On the way they checked out the bums’ camp in the grove of box elder and ash and elm trees beside the Soo Line railroad tracks that paralleled the road, but the camp contained no food to be scavenged. Continuing their odyssey in the warm sun, sometimes walking with their arms on each other’s shoulders, kicking at small stones, they headed due north to Art Jenkins’ Truck, Tractor, and Auto Junkyard. Once there, they ambled slowly through the several rows of vehicles rotting in the afternoon sun, excitedly looking for plunder. They were able to salvage a small, dead automobile battery and then a trumpet horn from the wrecked hulk of a ’36 Packard Town Car and a large, shiny hubcap from a ’33 Cord 810 with which to steer their pirate ship. With a good deal of difficulty, the boys hauled the booty home. They piled the battery and horn onto the hubcap, struggling greatly to carry the goods between them along the road. Arriving back at the farmyard, they set the treasure at the foot of the cottonwood.

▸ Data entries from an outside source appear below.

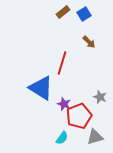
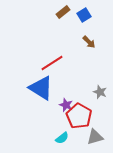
blue square: moved 1 px down
red line: moved 10 px left; rotated 40 degrees clockwise
gray star: moved 5 px up
purple star: moved 2 px right, 1 px down
red pentagon: rotated 20 degrees counterclockwise
cyan semicircle: rotated 16 degrees clockwise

Dewey took command and immediately began shouting orders. “Duane! Go get them damned prisoners! We’ll make ‘em walk the plank!” Using a palm-sized rock, he roughly nailed the shiny Cord hubcap to the tree and was soon carefully steering the imaginary cottonwood pirate ship, skillfully guiding it through troubled waters.

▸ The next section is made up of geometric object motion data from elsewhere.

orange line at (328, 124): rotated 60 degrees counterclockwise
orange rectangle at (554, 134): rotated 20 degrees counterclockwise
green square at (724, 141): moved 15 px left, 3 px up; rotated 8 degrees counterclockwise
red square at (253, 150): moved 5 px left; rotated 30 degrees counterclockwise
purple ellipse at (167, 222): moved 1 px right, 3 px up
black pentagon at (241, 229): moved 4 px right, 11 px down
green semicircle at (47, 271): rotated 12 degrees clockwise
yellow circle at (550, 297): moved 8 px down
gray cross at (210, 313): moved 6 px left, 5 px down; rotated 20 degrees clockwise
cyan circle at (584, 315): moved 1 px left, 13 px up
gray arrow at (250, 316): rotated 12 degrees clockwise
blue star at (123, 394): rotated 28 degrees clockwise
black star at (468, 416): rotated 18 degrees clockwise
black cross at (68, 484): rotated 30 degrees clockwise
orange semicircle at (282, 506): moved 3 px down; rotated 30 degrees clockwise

Duane obediently went upstairs to release the captives, but when he got up there the two brothers had cried themselves to sleep. He roughly pushed at their shoulders with his dirty bare foot until they woke up and then he ordered them downstairs. When the two younger brothers finally emerged from the house, bleary-eyed, blinking at the bright afternoon sun, Dewey immediately commanded that they again be taken captive. Duane obediently tied them to the cottonwood tree, using a section of rotting cotton rope from the sagging clothesline in the rear of the house.

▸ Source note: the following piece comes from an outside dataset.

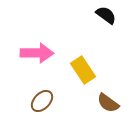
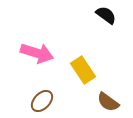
pink arrow: rotated 16 degrees clockwise
brown semicircle: moved 1 px up
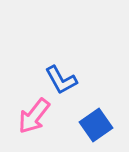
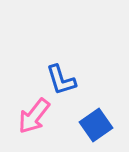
blue L-shape: rotated 12 degrees clockwise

As captain of the ship, Dewey kept barking out orders through the trumpet horn. Meanwhile, because he was such a good climber, Duane had secured the battery to the last remaining length of clothesline rope and began climbing the tree. When he had reached a branch half way up, he looped the cord over the limb and let the end fall to the ground. Together he and Dewey hoisted the battery up to about seven feet off the ground and secured the line. “This is the anchor for the ship!” he yelled out proudly to Dewey, who had returned to the helm. “Good work, Duane!” Dewey hollered back.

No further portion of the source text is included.